Aari had the sense not to tell them that she can read and write and do arithmetic too. And they didn’t notice that some of the writing in our diary was in a different hand, in a different language – or they simply didn’t happen to look at that page. But they don’t know either English or Laana, so it will all have been just gobbledegook to them anyway.
Apart from a bit of Manafai in the back that’s obviously just a learner’s practising.
{The rest of this second book is filled with long lists of words in English, Manafai, and Laana, mostly in Birgom’s handwriting but some in what must be Aari’s – apparently her teaching him both Laana and Manafai, and maybe him teaching her a bit of English. They seem to have started at the back of the book, with Birgom practising writing Manafai letters, then Manafai words, Manafai grammatical constructions, then Laana letters. The diary continues in a different book. There might be one book of the diary missing, but I don’t think so. I think they just didn’t write the diary for a couple of years.}
1 [This is probably Hadiboh on the island of Socotra, off Yemen. The island must be larger than in our time, and more fertile. Like every port, the town must have migrated inland as sea level rose, and then spread seaward as sea level subsided again. Here is Birgom’s sketch map of this part of the world as he knew it at this stage. You might want to open it in a new tab so you can refer to it any time.]

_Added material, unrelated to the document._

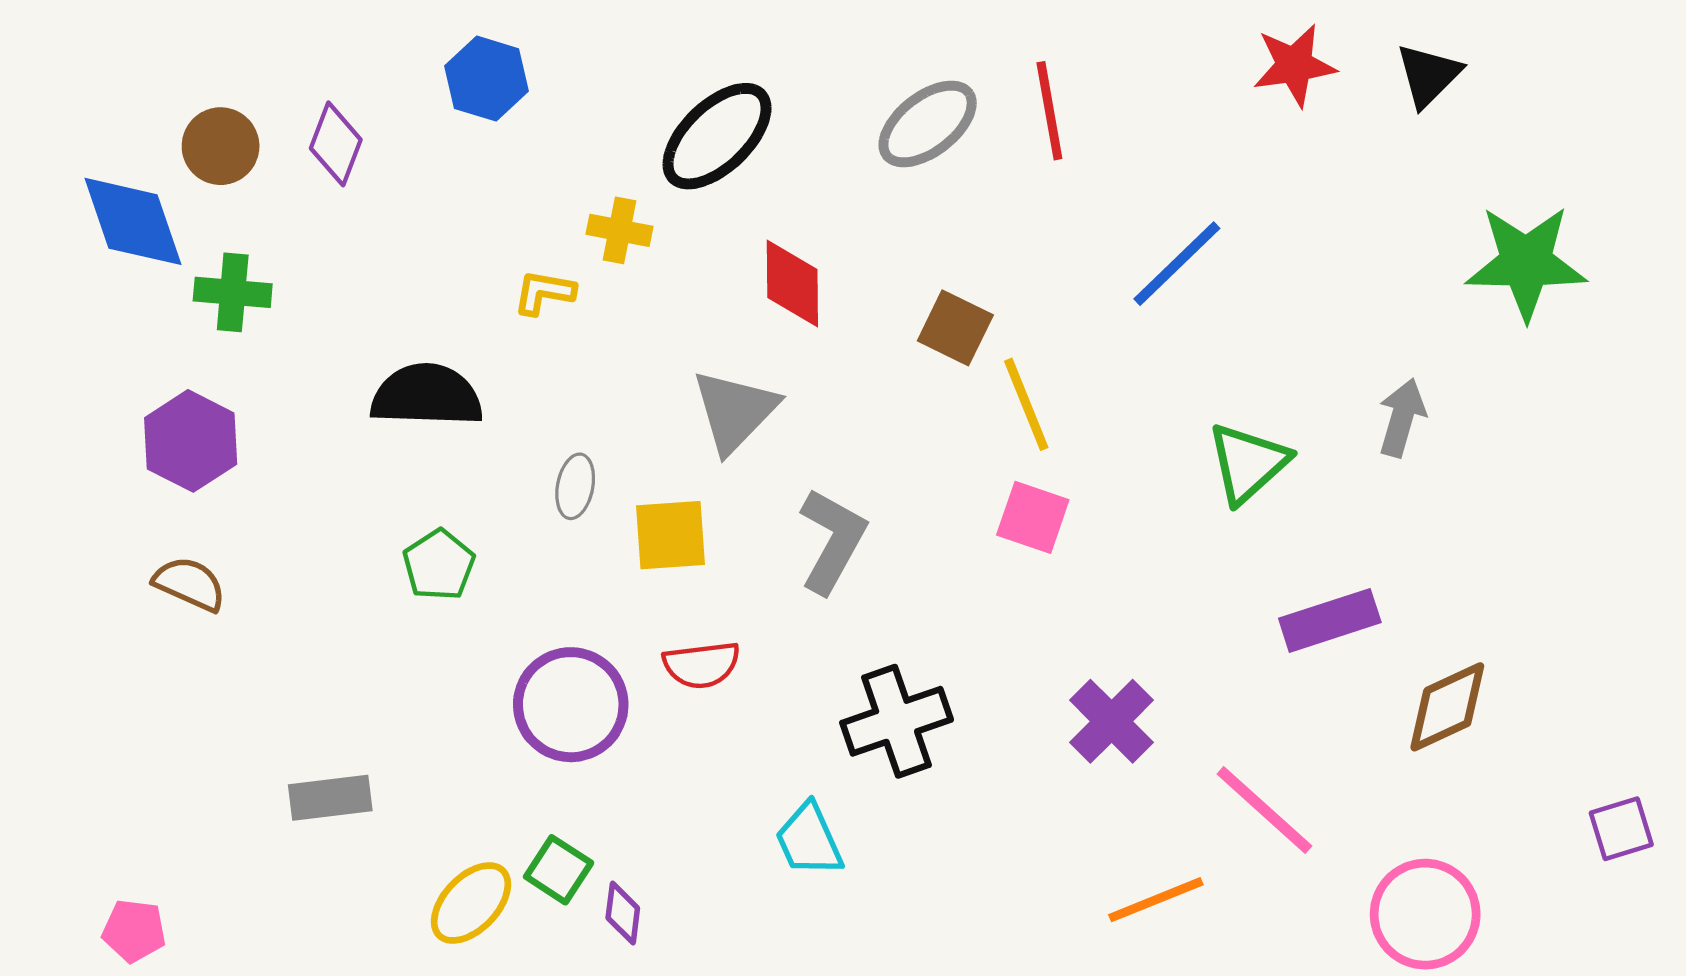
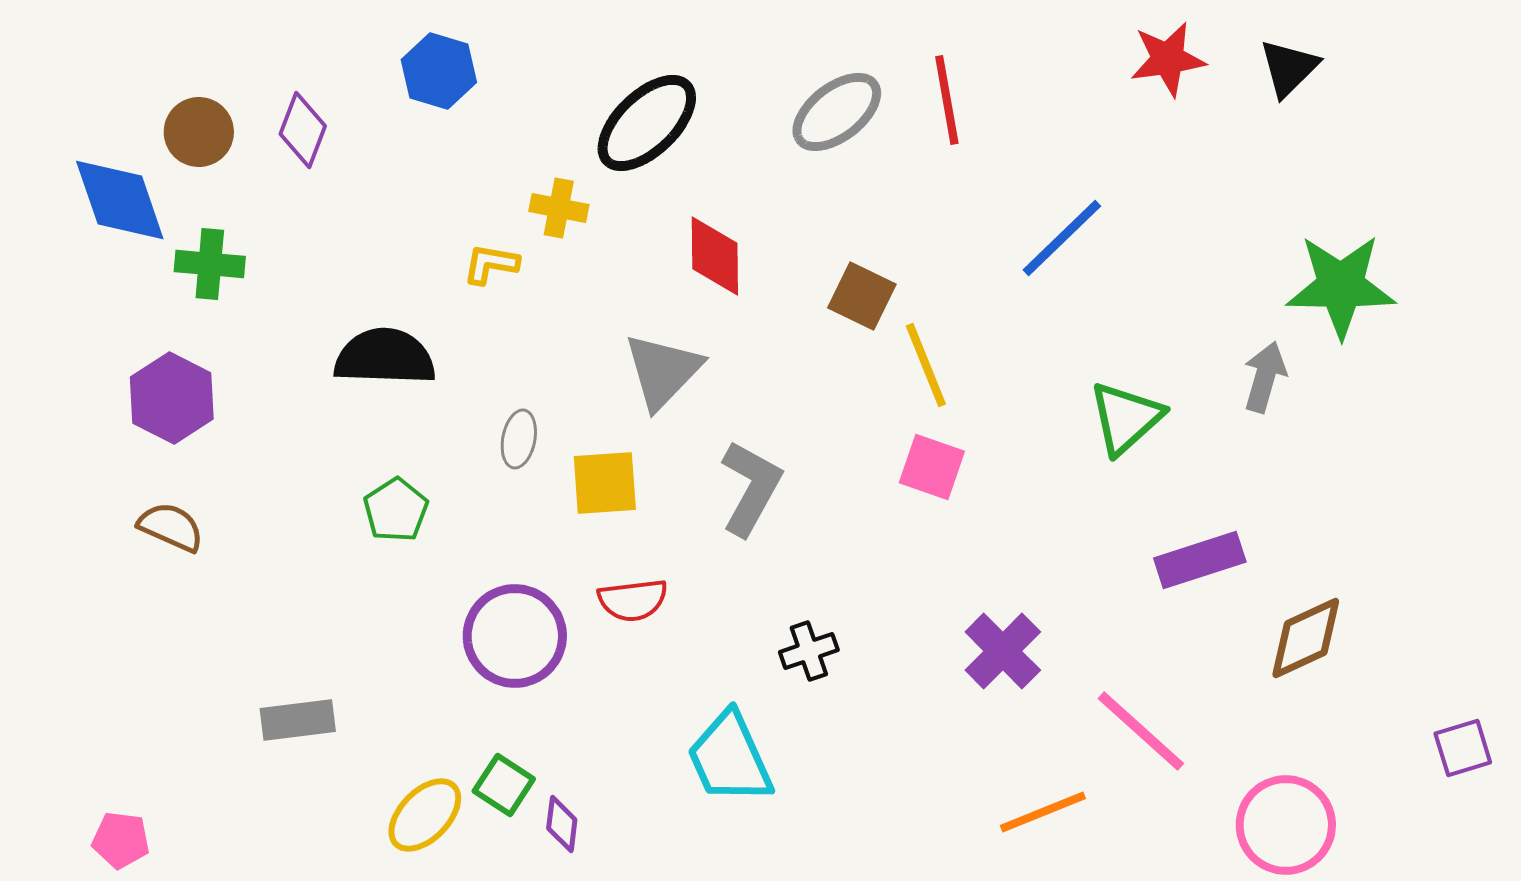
green star: (1526, 262) -> (1341, 286), moved
black cross: (897, 721) -> (809, 651), size x0.6
cyan trapezoid: (809, 840) -> (730, 758), size x1.4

2 [Nautical expressions like “broad reach,” “beating upwind,” “doing long legs,” or “tacks” will crop up a lot. If they are unfamiliar, you can find explanations at Nautical Terms.]
3 [Flimsy is the exact word Birgom uses, and I don’t know how else to translate it. Probably just as strong, but much lighter than canvas, the word he uses for sail material on ships with masts. Owen uses the same word for both in Laana.]